In una decisione capace di scuotere l’establishment culturale e militare degli Stati Uniti, l’accademia di West Point ha annullato la cerimonia con cui avrebbe premiato Tom Hanks, mentre il presidente Donald Trump ha colto l’occasione per celebrare pubblicamente la scelta, definendola un passo contro ciò che considera derive “woke”.
West Point interrompe la consegna del Thayer Award
Per l’Accademia Militare degli Stati Uniti, fondata sulle linee di addestramento di cadetti destinati a guidare il futuro esercito, il Sylvanus Thayer Award rappresenta da oltre sessant’anni un tributo a personalità civili ritenute esempio di integrità e servizio pubblico. Quest’anno però la prestigiosa statuetta non varcherà le mura di granito di West Point. Una comunicazione di poche righe, firmata dall’ex comandante colonnello Mark Bieger, ha informato invitati, donatori e alumni che la priorità immediata è «concentrarsi sulla missione di preparare leader capaci di comandare, combattere e vincere nell’esercito più letale al mondo». Così, l’evento previsto per l’autunno del 2025 è stato cancellato senza indicazione di una data sostitutiva, lasciando sbigottiti quanti avevano già prenotato viaggio e alloggio.
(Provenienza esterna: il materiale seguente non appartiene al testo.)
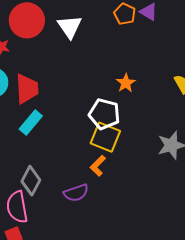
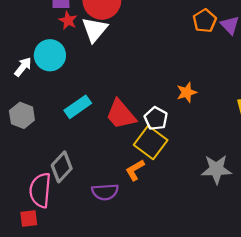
white triangle: (70, 27) -> (95, 30), moved
red trapezoid: (27, 89) -> (121, 114), moved, turned 128
white pentagon: (104, 114) -> (156, 118), size x0.7

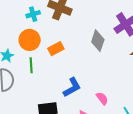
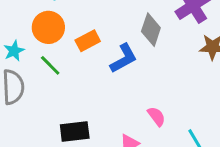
green line: (31, 65) -> (50, 65), turned -42
blue L-shape: (72, 87) -> (124, 58), moved

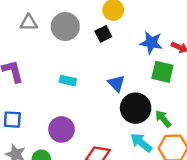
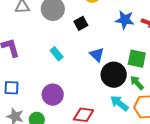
black square: (103, 34) -> (81, 23), moved
green square: (162, 72) -> (137, 59), moved
cyan rectangle: (68, 81) -> (57, 54), turned 40

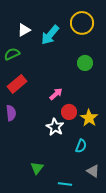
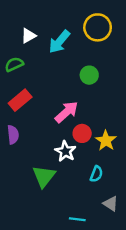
green circle: (85, 63) -> (89, 75), moved
pink arrow: (56, 94) -> (67, 112), size x1.5
green triangle: (37, 168) -> (44, 176), moved, size x1.5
La scelta di conferire il riconoscimento a Hanks si basava su motivazioni dettagliate: l’attore, due volte premio Oscar, si era distinto per il sostegno costante ai membri delle forze armate, per il contributo a progetti di recupero di cimeli storici e per la sua voce in iniziative commemorative dedicate ai veterani. Con la revoca dell’appuntamento, l’accademia interrompe una consuetudine che di norma proietta i cadetti in un confronto diretto con figure ispiratrici del panorama civile. Molti osservatori si interrogano ora sul messaggio implicito: la selezione di un destinatario sarebbe subordinata non solo ai meriti, ma anche a valutazioni strategiche interne legate al clima politico del momento. Il silenzio ufficiale su eventuali rinvii alimenta perplessità e speculazioni.
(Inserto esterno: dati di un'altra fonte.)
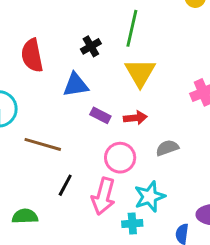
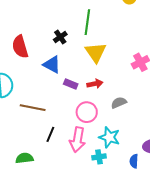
blue triangle: (76, 85) -> (52, 64), turned 42
cyan star: (150, 197) -> (109, 137), turned -30

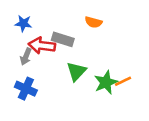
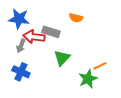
blue star: (23, 23) -> (19, 19), size x1.5
green star: (106, 82) -> (88, 79), moved

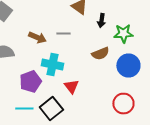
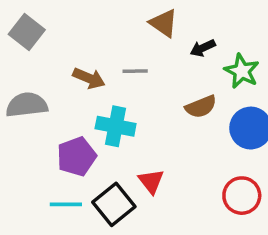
black arrow: (101, 20) -> (203, 48), turned 56
green star: (123, 34) -> (242, 71), turned 30
red triangle: (71, 86) -> (151, 181), moved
Dalla gioia di Trump agli interrogativi sulle motivazioni politiche
Se al campus dell’Hudson River prevalgono prudenza e riserbo, fuori dai cancelli il caso è diventato terreno di battaglia retorica. Il presidente Donald Trump ha accolto la notizia con toni trionfali sulla piattaforma Truth Social, rivendicando che «la nostra grande West Point ha saggiamente detto basta», salutando la cancellazione come una vittoria contro i «destinatari distruttivi e woke». Dal suo punto di vista, l’Accademia avrebbe finalmente respinto l’egemonia culturale di Hollywood. L’intervento, corredato da un appello affinché anche gli Academy Awards e altri premi «rivedano standard e pratiche in nome dell’equità», ha galvanizzato i sostenitori e irritato chi teme che la politica entri a gamba tesa in riti pensati per unire il Paese al di là delle bandiere di partito.
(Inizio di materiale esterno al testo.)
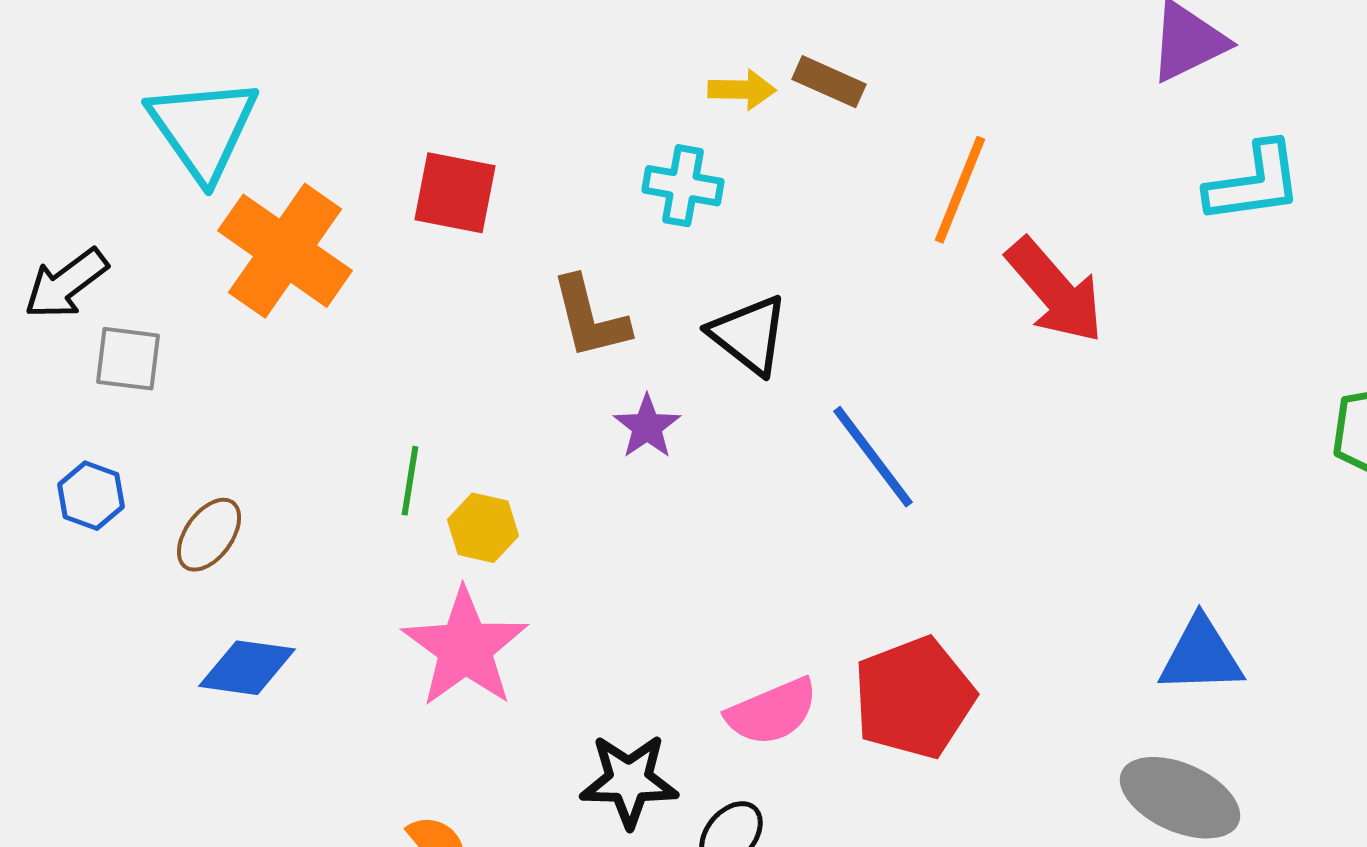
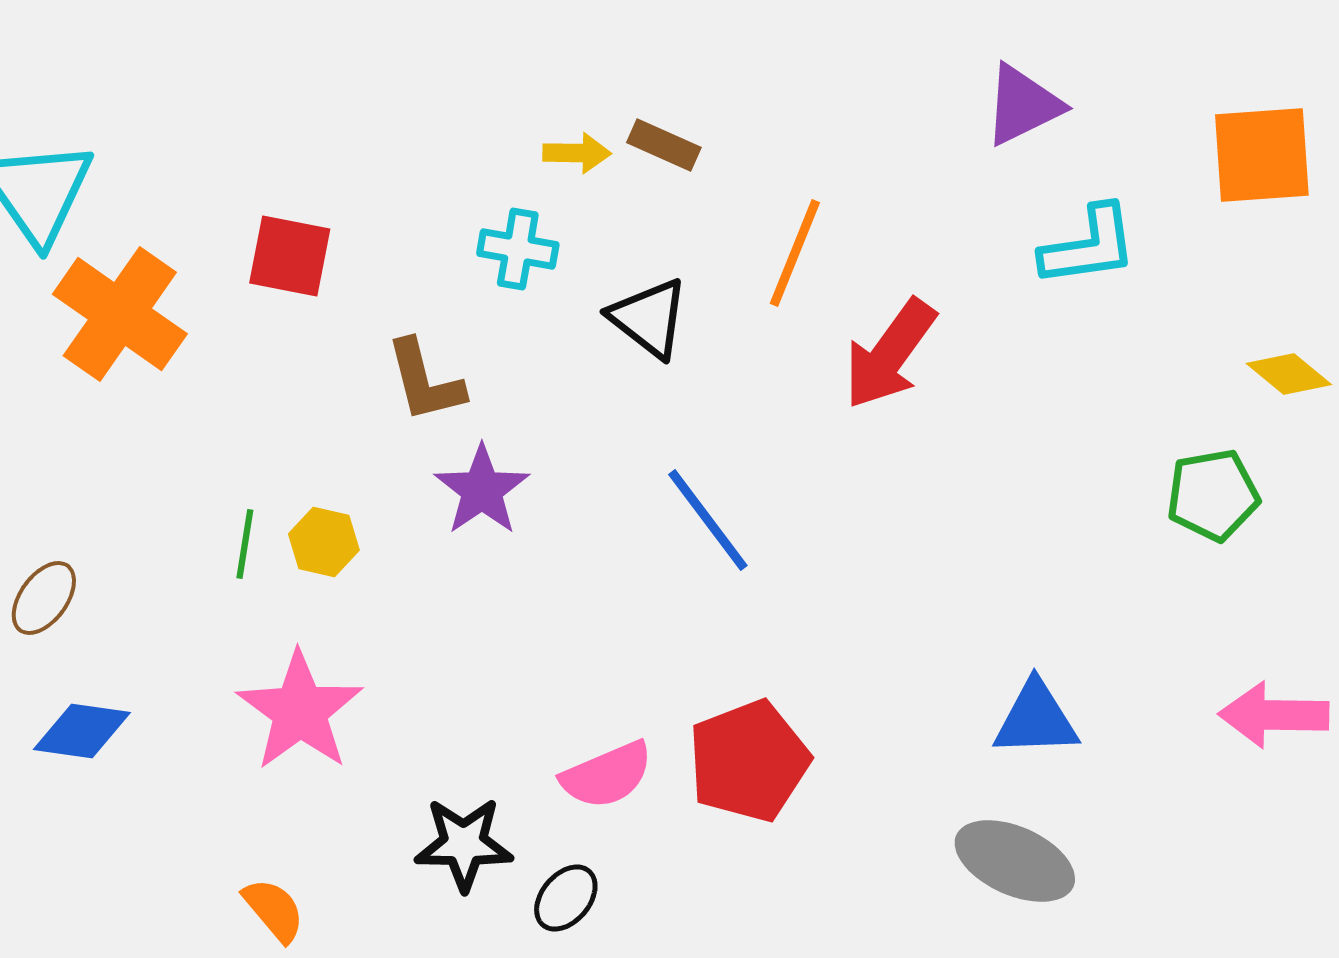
red arrow: (1055, 291) -> (890, 354), turned 77
black triangle: (749, 335) -> (649, 318), moved
purple star: (647, 427) -> (482, 490), size x1.4
yellow hexagon: (483, 528) -> (324, 542), moved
Secondo fonti citate dal Washington Post, a orientare la retromarcia di West Point non sarebbe stato soltanto il calendario operativo dell’accademia, ma anche la vicinanza di Hanks al Partito Democratico: nel 2020 l’attore aveva manifestato sostegno a Joe Biden, qualche anno prima era stato insignito della Medal of Freedom dall’allora presidente Barack Obama e, più in generale, le sue donazioni a candidati liberal sono documentate. Nessuno, almeno ufficialmente, lo ammette: eppure la coincidenza tra profilatura politica e decisione finale riporta a galla il dibattito sull’equidistanza delle istituzioni militari in un’America in cui ogni gesto pubblico rischia di diventare munizione simbolica. La querelle, probabilmente, accompagnerà la stagione elettorale ormai alle porte.